Kosovan political figure (1950–2023)

Edi M. Shukriu (22 October 1950 – January 2023) was a Kosovan political figure, archaeologist, and writer. She wrote seven books of poetry. She was awarded the Dea Dardanciae award by the Kosovan Ministry of Culture, Youth and Sports, and won the Beqir Musliu Literary Award, the Award of the Writers' Association of Kosovo, and the scientific book of the year award in 1996.

==Biography==
A native of Prizren, Shukriu was born on 22 October 1950.She earned a master's degree in archaeology from the University of Belgrade in 1972; in October 1990 she finished her doctorate in the same discipline at the University of Pristina.
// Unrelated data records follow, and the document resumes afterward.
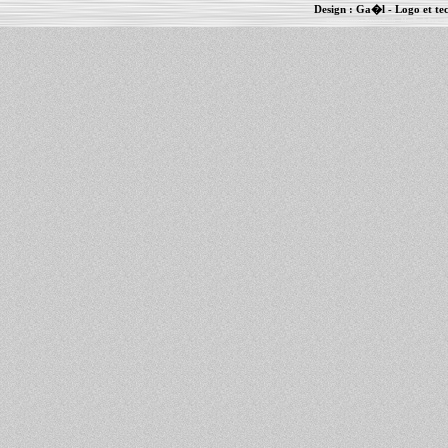
Design :
Ga�l
- Logo et te
Informations :
PowerBook
-
MacBook Pro
-
i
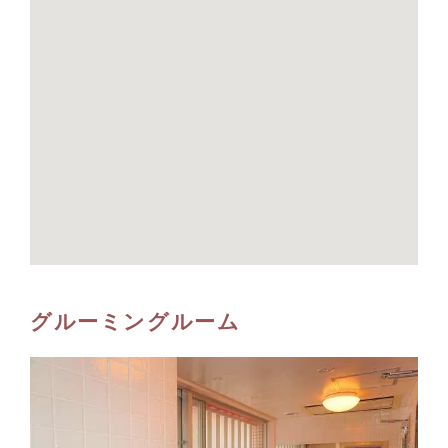
グルーミングルーム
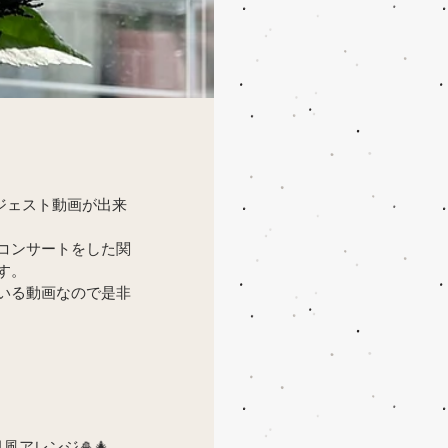
イジェスト動画が出来
コンサートをした関
す。
いる動画なので是非
アレンジ🎍🎄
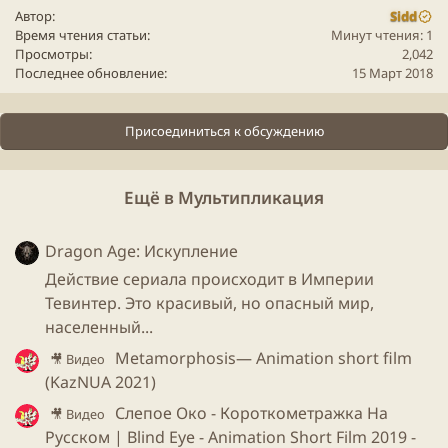
Автор
Sidd
Время чтения статьи
Минут чтения: 1
Просмотры
2,042
Последнее обновление
15 Март 2018
Присоединиться к обсуждению
Ещё в Мультипликация
Dragon Age: Искупление
Действие сериала происходит в Империи
Тевинтер. Это красивый, но опасный мир,
населенный...
Metamorphosis— Animation short film
🎥 Видео
(KazNUA 2021)
Слепое Око - Короткометражка На
🎥 Видео
Русском | Blind Eye - Animation Short Film 2019 -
First employed by the Kosovo Museum, she then taught archaeology in Pristina. In 1989 she joined the Democratic League of Kosovo, in whose foreign relations she took a role. From 1995 until 2000 she chaired its women's forum, and she was also a member of the Assembly of the Republic of Kosovo for the party. She was chair of the Kosovo Council for Cultural Heritage from 2009 to 2012, and the vice-president of the PEN Center of Kosovo.

As an archeologist, Shukriu has been called the 'founder of Dardanology". Shukriu was responsible for the discovery of the Goddess on the Throne (Hyjnesha në Fron), a terracotta figure which has become a symbol of the culture of Kosovo Albanians. She researched the fortified settlements in places such as Strezovc, Marec, Gushicë, Vucak, Godanc, Korishë, Batushë, Harilaç.

Shukriu founded the Archaeological Institute of Kosovo, and was a supporter of the Opera and Ballet of Kosovo, the Kosovo Philharmonic Orchestra, and the Kosovo Ballet. Shukriu was awarded the “Dea Dardanciae” award by the Ministry of Culture, Youth and Sports. She also won the 2019 Beqir Musliu Literary Award, the Award of the Writers' Association of Kosovo in 1990, and the scientific book of the year award in 1996.

Shukriu wrote a number of verse collections and plays, as well as several non-fiction works. Among the first Kosovar women to publish poetry in Albanian, she graduated from the Iowa Writers' Workshop in 2005. She continued to teach archaeology and ancient history at the University of Pristina. Shukriu died in January 2023, at the age of 72.